4

43 2 0
                                    

Pov 3 osoby

Charlotte właśnie wylądowała w innym universum, a dokładniej na ziemi Teen Wolf. Dziewczyna użyła swoich pajęczych mocy i gadżetów, by jak najszybciej dostać się do domu turkusowej blondynki, a biegać jej się nie chciało. Zmęczona dziewczyna weszła przez jej okno do pokoju i została zaatakowana przytulasem przez samą właścicielkę, oczywiście odwzajemniła ten czyn i mocno przytuliła ją do siebie.

-Wszystko dobrze? Nic ci nie jest?- Char odsunęła się delikatnie i wzięła twarz Lydii w swoje dłonie i ze zmartwieniem spojrzała jej w oczy.

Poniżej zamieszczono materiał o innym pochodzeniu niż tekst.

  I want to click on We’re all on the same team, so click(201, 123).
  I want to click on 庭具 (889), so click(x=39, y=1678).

-Jest dobrze, po prostu jestem zestresowana.- Martin uśmiechnęła się delikatnie do dziewczyny, którą traktowała jak młodszą siostrę i pocałowała ją w czoło.

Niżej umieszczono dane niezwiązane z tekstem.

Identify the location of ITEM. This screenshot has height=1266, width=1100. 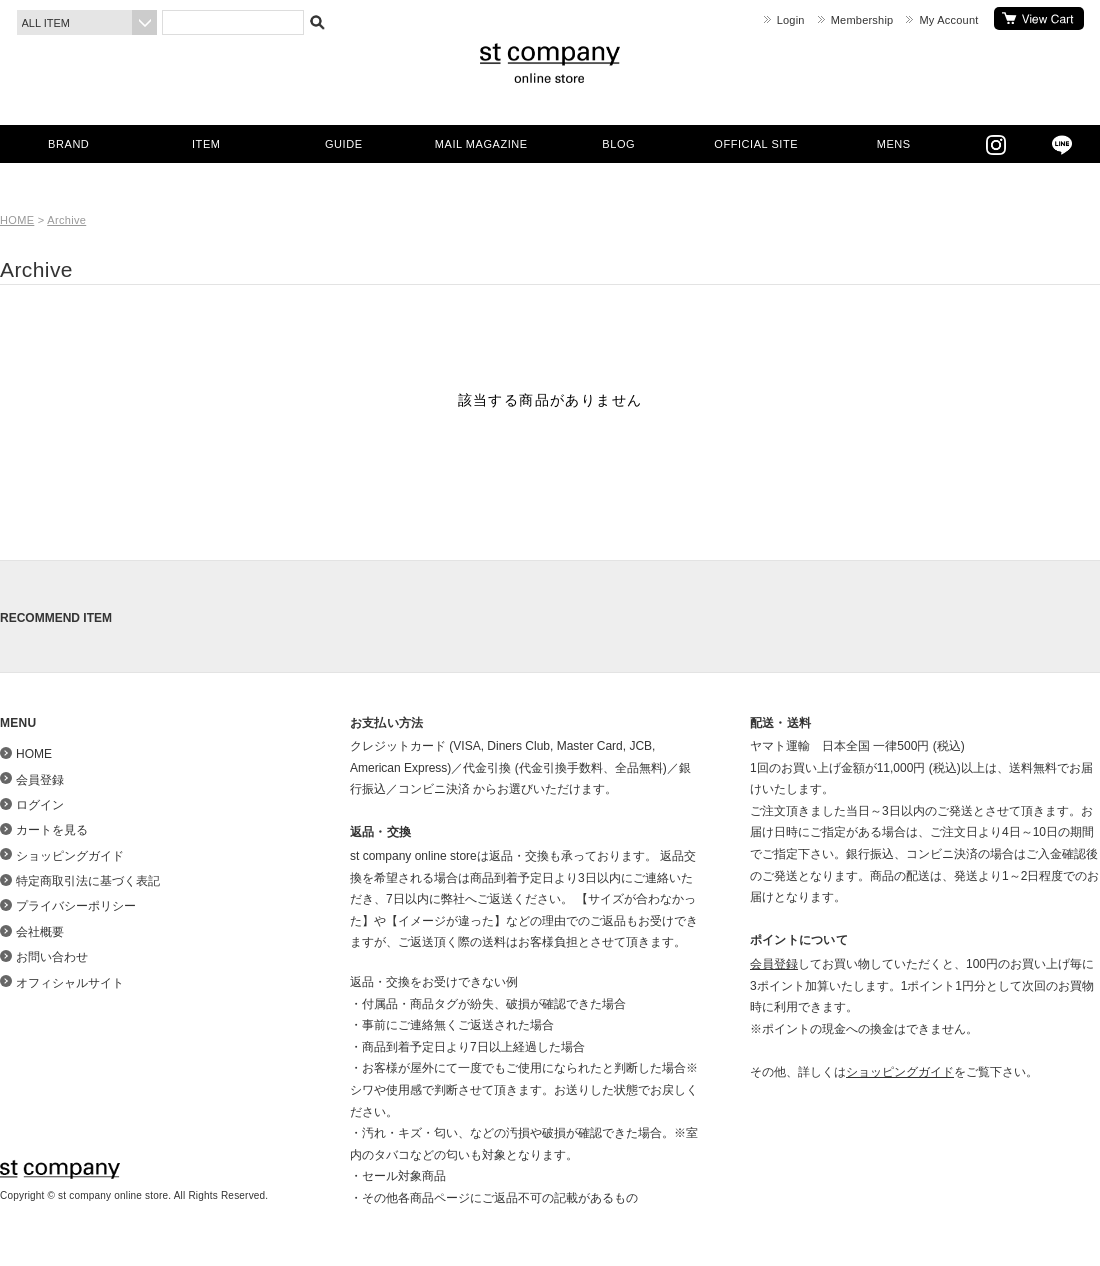 (206, 144).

-Nie martw się o mnie, leć sprawdzić co u Malii i nawet nie pytaj czy na pewno po prostu idź głupku- Parker po prostu mocno przytuliła Banshee i wyskoczyła przez okno, by jak najszybciej dotrzeć do domu Tate.





|Parę godzin później|

Szar leżała wtulona w swoją alfę, albo dziewczynę? Mieli skomplikowaną relację jednak Parker cieszyła się że razem z Courtney postanowiły, iż będą w otwartym związku. Dziewczyny na pewno czuły się ze sobą luźniej co tylko wpłynęło pozytywnie na ich relację. Jeśli jednak chodzi o Malie to ma dylemat nad zabiciem matki, a jej rozszarpaniem, jednak dzięki temu że obie się długo znały, to Char wykorzystała to na własną korzyści i najpierw kazała jej pójść na łóżko i odpocząć, a potem rozmyślać nad całymi problemami paczki. Parker leżała patrząc w sufit i rozmyślając nad tym jak jej życie się zmieniło patrząc na ostatnie lata, znała tylko Avengersów a potem nagle się wydarzyło kilka wypadków z innymi ziemiami. Teraz dziewczyna wie wszystko o innych ziemiach i multiversach. Wie czego się spodziewać, a czego nie do tego umie walczyć, a mimo wszystko chęć by zostać trochę dłużej w Beacon Hills sprawiła że nie tylko ma cudownych ludzi wokół, ale też nie jest tylko spiderwoman, a także pierdolonym wilkołakiem. Właśnie tego sekretu boi się wyjawić rodzince, bo nie wie co oni o tym pomyślą, sama dziewczyna z początku uważała że zadaje się z idiotami, jednak po pierwszej pełni przestała tak myśleć. Z myśli Parker wyrwały ją usta kojotłaka na jej szyi, Szar automatycznie odchyliła głowę do tyłu i już po chwili poczuła że ma robione malinki, które ciężko będzie wytłumaczyć. Jednak dziewczyna olała ten temat i chętnie wykorzystała moment z dziewczyną bez żadnych alarmów w mieście.

------------------------------------------------------
Mała opisówka tego co się wydarzyło, byście byli za bieżąco.